What does SCANA stock plunge mean for employees, retirees, investors?
When it comes to SCANA stock – sell, buy or hold pat?
Whatever you decide – and there are some 143 million SCANA shares outstanding – these are turbulent times for one of South Carolina’s largest publicly owned companies and its stockholders as the power company is buffeted by ever-worsening waves of bad news over its failed nuclear power plant project.
And with a federal grand jury investigation, a state criminal investigation, multiple ratepayer and shareholder lawsuits, advice for investors is all over the place.
“In whirlwind of activity, Scana remains a buying opportunity,” read a headline on a Morningstar analyst report that appeared late last week, a day before SCANA in heavy trading dipped to its lowest trading price of the year – in the $48 per share range, down from around $75 earlier in the year. That is a nearly $4 billion decline in the value of the company overall, from nearly $11 billion to about $7 billion.
On Monday, SCANA stock continued trading in heavy volume – some 3.3 million shares were bought and sold, compared with its average of about 1.5 million shares daily – and closed at $48.58, a nearly three-year low and 8 cents higher than its Friday close. The Dow Jones Industrial Average, meanwhile, closed at a record high.
“We are reaffirming out $64 per share fair value estimate,” wrote Morningstar analyst Travis Miller, who on Monday maintained his opinion.
Meanwhile, the New York-headquartered Williams Capital Group, a national investment bank, downgraded SCANA to a “sell” and lowered its price target to $40 a share. The same day, Market Edge’s investment adviser urged, “Avoid the stock. ... If you are long, close position or monitor stock closely.”
And national brokerage firm Schwab is rating SCANA stock as a “D” – meaning an investor should consider “whether it is appropriate to continue to hold that stock in his or her portfolio.”
Many advisers are reluctant to give broad-brush guidance on whether to buy or sell.

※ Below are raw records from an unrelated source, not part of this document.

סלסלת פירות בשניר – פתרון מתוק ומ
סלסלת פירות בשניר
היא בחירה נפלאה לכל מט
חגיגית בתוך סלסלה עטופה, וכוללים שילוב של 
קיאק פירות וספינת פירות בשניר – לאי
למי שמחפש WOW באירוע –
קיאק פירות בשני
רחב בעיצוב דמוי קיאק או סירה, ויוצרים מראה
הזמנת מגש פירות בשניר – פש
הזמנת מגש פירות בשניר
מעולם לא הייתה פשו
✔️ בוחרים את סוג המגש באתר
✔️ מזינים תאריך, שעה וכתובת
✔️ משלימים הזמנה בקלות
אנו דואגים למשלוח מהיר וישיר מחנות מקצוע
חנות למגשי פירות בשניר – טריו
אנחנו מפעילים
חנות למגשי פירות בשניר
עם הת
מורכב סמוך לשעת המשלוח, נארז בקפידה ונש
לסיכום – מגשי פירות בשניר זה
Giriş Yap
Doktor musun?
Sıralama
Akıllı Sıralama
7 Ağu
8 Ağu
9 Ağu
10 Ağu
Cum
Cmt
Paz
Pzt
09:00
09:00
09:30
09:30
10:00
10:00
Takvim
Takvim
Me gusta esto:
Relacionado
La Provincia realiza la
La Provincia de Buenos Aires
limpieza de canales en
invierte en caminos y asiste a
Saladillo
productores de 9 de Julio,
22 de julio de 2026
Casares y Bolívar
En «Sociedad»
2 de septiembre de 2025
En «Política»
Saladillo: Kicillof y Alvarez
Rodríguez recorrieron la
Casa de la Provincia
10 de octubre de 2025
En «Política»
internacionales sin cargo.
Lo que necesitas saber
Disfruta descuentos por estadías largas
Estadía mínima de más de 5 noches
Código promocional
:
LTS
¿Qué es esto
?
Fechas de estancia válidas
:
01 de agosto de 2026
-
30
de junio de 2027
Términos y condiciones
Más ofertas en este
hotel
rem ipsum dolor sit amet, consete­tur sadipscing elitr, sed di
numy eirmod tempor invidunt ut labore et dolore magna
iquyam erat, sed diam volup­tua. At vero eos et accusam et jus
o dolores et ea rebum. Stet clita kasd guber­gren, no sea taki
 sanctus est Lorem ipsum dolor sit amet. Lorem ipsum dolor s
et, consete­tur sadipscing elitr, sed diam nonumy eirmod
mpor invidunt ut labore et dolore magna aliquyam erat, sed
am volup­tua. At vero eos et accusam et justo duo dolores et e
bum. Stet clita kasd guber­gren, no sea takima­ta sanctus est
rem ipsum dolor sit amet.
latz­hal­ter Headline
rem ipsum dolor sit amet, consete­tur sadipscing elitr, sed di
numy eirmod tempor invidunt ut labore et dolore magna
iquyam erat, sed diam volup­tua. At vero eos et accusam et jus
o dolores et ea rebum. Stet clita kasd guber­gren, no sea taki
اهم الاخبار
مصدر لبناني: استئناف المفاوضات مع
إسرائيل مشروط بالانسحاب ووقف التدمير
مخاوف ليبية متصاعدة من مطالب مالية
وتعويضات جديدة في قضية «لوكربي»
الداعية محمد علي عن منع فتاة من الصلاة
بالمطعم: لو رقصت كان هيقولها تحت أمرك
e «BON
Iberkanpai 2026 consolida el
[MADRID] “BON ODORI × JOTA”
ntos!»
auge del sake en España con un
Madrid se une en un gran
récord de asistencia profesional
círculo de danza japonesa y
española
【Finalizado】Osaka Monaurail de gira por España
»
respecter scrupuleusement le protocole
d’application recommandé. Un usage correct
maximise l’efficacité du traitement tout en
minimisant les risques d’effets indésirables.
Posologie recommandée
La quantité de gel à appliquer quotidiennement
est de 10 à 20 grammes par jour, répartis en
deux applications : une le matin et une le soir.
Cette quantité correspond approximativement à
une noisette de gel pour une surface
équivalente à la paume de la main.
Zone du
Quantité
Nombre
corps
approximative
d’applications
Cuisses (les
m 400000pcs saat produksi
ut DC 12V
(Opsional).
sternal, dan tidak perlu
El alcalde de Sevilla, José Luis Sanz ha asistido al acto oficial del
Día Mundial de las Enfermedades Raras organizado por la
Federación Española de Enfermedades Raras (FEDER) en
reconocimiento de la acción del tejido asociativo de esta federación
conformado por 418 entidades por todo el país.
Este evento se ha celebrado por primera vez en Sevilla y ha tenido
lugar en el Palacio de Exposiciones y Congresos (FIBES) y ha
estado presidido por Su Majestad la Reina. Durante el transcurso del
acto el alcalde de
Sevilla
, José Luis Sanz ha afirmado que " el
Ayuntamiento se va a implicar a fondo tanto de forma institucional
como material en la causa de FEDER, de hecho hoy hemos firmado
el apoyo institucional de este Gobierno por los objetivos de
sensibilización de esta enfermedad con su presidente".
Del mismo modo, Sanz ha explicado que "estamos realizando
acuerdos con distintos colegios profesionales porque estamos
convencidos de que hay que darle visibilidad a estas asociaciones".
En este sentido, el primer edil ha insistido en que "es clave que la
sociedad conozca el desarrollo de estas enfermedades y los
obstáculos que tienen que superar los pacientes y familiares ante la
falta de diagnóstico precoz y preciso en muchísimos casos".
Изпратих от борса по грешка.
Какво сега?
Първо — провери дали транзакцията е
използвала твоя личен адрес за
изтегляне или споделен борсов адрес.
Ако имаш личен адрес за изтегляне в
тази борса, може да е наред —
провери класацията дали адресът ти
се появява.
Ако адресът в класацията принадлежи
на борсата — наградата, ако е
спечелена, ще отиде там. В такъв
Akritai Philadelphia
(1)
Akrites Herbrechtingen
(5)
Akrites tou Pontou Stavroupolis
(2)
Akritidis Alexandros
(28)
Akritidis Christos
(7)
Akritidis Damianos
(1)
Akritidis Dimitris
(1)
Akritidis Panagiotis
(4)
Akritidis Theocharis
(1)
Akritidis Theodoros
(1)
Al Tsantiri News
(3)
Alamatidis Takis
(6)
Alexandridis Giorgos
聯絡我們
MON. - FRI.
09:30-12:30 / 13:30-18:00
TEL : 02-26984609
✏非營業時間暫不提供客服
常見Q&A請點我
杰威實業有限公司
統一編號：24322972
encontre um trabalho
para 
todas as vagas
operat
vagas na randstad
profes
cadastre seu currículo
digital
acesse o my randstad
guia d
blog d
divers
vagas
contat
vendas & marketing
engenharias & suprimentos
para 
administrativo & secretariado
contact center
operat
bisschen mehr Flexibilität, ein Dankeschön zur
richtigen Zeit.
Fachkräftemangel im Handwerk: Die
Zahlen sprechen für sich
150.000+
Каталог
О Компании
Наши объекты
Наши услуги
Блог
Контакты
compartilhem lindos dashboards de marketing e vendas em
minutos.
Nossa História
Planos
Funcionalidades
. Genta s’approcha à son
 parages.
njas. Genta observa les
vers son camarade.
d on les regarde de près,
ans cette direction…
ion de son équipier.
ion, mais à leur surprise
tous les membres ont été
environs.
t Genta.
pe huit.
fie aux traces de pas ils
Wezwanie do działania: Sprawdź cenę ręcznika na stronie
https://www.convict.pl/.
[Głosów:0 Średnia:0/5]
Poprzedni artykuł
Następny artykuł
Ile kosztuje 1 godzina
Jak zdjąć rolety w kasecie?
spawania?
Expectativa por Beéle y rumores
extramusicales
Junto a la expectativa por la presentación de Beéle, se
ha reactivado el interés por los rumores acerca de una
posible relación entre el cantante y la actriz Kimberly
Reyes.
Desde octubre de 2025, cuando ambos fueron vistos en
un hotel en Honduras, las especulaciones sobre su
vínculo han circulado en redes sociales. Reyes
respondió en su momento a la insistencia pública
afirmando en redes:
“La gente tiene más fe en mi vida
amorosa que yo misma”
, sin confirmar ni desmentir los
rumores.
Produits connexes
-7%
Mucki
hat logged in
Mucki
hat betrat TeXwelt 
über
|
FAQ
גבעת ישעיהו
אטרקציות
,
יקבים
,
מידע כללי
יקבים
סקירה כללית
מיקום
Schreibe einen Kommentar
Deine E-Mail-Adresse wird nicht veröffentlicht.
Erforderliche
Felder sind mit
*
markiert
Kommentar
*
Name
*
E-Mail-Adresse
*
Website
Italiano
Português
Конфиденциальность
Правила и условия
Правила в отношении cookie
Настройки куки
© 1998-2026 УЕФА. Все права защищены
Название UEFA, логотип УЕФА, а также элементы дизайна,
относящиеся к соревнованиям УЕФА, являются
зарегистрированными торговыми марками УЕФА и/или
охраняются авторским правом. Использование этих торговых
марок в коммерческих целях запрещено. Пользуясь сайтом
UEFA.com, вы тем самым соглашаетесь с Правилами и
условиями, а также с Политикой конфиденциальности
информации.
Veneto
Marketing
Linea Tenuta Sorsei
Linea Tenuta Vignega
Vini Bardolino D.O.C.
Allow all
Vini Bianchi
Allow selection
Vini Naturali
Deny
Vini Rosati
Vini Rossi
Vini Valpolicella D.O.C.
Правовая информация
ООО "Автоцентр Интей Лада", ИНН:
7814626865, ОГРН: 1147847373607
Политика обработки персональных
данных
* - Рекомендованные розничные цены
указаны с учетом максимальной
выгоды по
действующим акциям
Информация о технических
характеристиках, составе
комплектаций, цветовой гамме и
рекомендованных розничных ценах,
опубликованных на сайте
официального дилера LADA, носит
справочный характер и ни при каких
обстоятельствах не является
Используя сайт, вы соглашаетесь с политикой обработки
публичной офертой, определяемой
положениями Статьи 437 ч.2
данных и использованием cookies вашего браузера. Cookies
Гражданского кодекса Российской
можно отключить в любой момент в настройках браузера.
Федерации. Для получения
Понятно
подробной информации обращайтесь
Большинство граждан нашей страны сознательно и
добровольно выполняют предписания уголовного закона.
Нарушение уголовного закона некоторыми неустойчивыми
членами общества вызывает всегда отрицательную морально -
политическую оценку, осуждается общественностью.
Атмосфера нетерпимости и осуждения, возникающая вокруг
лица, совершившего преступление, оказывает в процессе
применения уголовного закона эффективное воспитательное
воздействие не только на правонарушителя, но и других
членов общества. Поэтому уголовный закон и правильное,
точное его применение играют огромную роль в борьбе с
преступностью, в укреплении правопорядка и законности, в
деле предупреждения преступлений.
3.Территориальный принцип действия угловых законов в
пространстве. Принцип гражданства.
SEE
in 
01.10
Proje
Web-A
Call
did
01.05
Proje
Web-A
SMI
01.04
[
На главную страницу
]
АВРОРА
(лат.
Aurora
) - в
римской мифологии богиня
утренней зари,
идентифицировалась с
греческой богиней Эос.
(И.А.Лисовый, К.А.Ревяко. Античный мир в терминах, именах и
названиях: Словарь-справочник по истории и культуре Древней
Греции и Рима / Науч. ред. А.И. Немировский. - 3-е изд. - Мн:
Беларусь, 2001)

“I don’t have any opinions as to where the stock is going to go. The operative word is uncertainty,” said Paul Patterson, an analyst at the New York City-based Glenrock Associates who specializes in utilities.
One unusual element of major uncertainty surrounding SCANA stock is the recent opinion by the office of S.C. Attorney General Alan Wilson that the 10-year-old law that allowed SCANA to go forward with charging ratepayers for building two nuclear reactors may be unconstitutional, Patterson said.
That law, the Base Load Review Act, allowed SCANA to tack on an extra monthly charge to its 700,000 customers to pay for building the the nuclear reactors, whose price tag rose to $14 billion before SCANA and its nuclear partner, Santee Cooper, announced on July 31 they were abandoning the project, Patterson said.
“If you pass legislation to encourage investment, and the investment doesn’t work out, you start to question the constitutionality of the law – and it’s 10 years later,” Patterson said. “You have to be kidding me!”
Around the Midlands, some wealth management counselors did not want to be quoted in a story about SCANA stock. Others avoided giving specific advice.
“The observation at this point for shareholders is that of great uncertainty,” said Heath Bartlett, of Lexington’s Calmwater Financial, which offers a range of investment and retirement counseling.
News stories have focused on SCANA the corporation, but his company has been fielding “a countless number of calls for weeks” from numerous employees and retirees worried about what to do and asking for guidance, Bartlett said.
“An analogy for them is that many investors feel they are driving down a highway which has become extremely foggy, and they can’t see into the fog or through it. But they have always counted on transparency and clarity and strong financials.”
Seeing SCANA’s stock in such uncertain times is troubling to many because people counted on its consistent stock and dividend growth, Bartlett said.
“SCANA has been a cornerstone to our state and nationally – a fantastic company for decades,” he said.
Bartlett said many SCANA stockholders are current and past employees, some with “thousands and thousands of shares,” he said. Under the company stock purchase plan, employees could use the dividends to regularly purchase more stock, he said.
Many employees also have, or had, a lot of stock in their 401K plans, Bartlett said.
Some SCANA employees with concentrations of company stock in their 401K plan have been selling the stock and putting it in other 401K funds or rolling assets from their 401K plan and rolling it over to an IRA to avoid taxation, he said. Some investors have held onto their SCANA stock for so long that they still have paper stock certificates, he said. In both cases, investors should talk with a financial expert before making deciding what to do.
Asked about SCANA employee and retiree stock holdings, SCANA said it has about 5,400 employees in its three states of operation – North and South Carolina, and Georgia.
As of June 30, about 8 percent of SCANA shares were held by SCANA employees, directors and retirees, the company said. That works out to about 11.4 million shares owned by employees, directors and retirees, worth a total of $553 million at Monday’s closing price of $48.58 a share.
A SCANA official said Monday the company has no immediate comment on its stocks’ prospects.
“We generally do not comment publicly on the performance of SCANA’s stock outside of our regularly scheduled earnings announcements,” spokesman Eric Boomhower said.